| EXERCISE |
Pull every line with "stability" from the entries below.

-=-=-

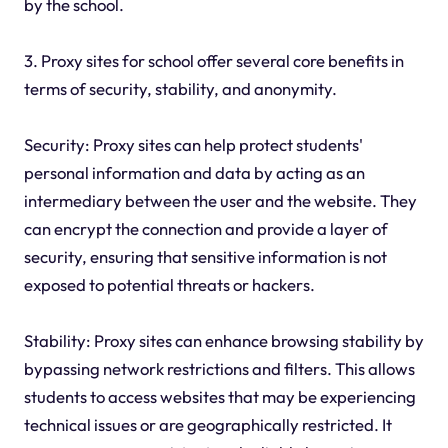
by the school.
3. Proxy sites for school offer several core benefits in
terms of security, stability, and anonymity.
Security: Proxy sites can help protect students'
personal information and data by acting as an
intermediary between the user and the website. They
can encrypt the connection and provide a layer of
security, ensuring that sensitive information is not
exposed to potential threats or hackers.
Stability: Proxy sites can enhance browsing stability by
bypassing network restrictions and filters. This allows
students to access websites that may be experiencing
technical issues or are geographically restricted. It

-=-=-

| EXERCISE ANSWER |
terms of security, stability, and anonymity.
Stability: Proxy sites can enhance browsing stability by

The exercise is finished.